LICENCIAMENTO AMBIENTAL. O que é o licenciamento ambiental? É o procedimento administrativo realizado pelo órgão ambiental competente (federal, estadual ou municipal) para licenciar: a) instalação; b) ampliação; c) modificação de atividades e/ou empreendimentos que utilizam recursos naturais, ou que sejam potencialmente poluidores ou que possam causar degradação ambiental.



ETAPAS DO LICENCIAMENTO AMBIENTAL. Quais as etapas do licenciamento ambiental? Licença Prévia (LP): solicitada no início do planejamento da atividade, contendo requisitos básicos a serem atendidos. Licença de Instalação (LI): autoriza o início da implantação, de acordo com as especificações constantes do Projeto Executivo aprovado; Licença de Operação (LO): autoriza o início  da atividade licenciada e o  funcionamento dos equipamentos de controle de poluição.



LICENCIADOR. Quem pode conceder a licença ambiental?
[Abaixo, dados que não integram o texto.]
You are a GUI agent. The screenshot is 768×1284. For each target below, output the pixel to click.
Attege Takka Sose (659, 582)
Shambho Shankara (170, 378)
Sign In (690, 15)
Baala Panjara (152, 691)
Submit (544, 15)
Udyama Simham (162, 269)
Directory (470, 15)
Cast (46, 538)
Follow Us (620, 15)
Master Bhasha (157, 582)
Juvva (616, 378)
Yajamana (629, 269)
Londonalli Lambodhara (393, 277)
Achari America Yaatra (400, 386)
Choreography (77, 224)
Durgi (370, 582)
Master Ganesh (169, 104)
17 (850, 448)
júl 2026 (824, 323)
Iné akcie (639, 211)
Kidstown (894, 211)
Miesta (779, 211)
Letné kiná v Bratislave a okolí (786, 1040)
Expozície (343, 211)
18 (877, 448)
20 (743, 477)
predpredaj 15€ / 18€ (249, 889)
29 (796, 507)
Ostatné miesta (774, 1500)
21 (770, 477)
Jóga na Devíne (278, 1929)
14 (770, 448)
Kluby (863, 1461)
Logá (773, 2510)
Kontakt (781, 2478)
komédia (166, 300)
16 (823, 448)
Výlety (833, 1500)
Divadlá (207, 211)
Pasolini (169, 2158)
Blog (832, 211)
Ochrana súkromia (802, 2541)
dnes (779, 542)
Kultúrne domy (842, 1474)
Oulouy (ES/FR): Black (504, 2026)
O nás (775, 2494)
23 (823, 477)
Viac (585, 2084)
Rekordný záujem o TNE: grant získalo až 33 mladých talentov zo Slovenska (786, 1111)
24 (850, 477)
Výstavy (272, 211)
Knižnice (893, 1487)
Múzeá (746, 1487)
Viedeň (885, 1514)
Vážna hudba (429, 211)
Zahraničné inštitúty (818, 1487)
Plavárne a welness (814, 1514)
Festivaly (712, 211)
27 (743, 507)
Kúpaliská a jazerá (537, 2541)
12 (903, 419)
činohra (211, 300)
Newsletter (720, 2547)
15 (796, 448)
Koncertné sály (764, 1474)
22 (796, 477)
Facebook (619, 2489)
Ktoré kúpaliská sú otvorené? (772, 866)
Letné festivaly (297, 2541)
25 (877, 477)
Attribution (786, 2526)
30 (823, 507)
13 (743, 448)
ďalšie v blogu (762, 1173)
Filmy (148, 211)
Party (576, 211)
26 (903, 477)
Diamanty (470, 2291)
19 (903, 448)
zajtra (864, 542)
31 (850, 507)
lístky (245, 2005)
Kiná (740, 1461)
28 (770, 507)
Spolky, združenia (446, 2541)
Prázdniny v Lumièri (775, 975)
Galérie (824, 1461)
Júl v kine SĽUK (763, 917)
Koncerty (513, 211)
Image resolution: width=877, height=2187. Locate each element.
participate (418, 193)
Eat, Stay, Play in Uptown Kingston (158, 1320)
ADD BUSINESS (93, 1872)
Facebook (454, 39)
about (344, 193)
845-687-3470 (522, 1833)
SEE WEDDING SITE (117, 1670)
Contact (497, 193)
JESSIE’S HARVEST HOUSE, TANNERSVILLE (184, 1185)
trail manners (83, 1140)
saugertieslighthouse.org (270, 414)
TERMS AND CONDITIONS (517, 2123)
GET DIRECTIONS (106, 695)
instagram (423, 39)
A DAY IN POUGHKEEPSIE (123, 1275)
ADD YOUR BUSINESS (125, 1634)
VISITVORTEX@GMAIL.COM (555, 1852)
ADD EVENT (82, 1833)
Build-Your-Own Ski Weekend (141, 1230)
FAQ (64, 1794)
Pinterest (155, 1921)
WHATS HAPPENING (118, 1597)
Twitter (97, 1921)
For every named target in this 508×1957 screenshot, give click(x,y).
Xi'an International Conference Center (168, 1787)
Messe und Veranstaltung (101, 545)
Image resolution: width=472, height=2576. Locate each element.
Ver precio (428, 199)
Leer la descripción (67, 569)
A Secretaria Municipal do Meio Ambiente, se o impacto ao meio ambiente for local. A Secretaria Estadual do Meio Ambiente  quando há impactos que ultrapassam o limite do município – FEPAM. O IBAMA quando houver significativo impacto ambiental em âmbito nacional ou regional.



CRIME AMBIENTAL. Iniciar um empreendimento sem a licença ambiental é crime?  Sim. É considerado crime construir, reformar, ampliar, instalar ou fazer funcionar, em qualquer parte do território nacional, estabelecimentos, obras ou serviços potencialmente poluidores, sem licença ou autorização dos órgãos ambientais competentes, ou contrariando as normas legais e regulamentares pertinentes. A pena é: detenção, de 1 a 6 meses, ou multa, ou ambas as penas cumulativamente. Além disso, pode ser aplicada multa, que varia de R$ 500,00 a R$10.000.000,00.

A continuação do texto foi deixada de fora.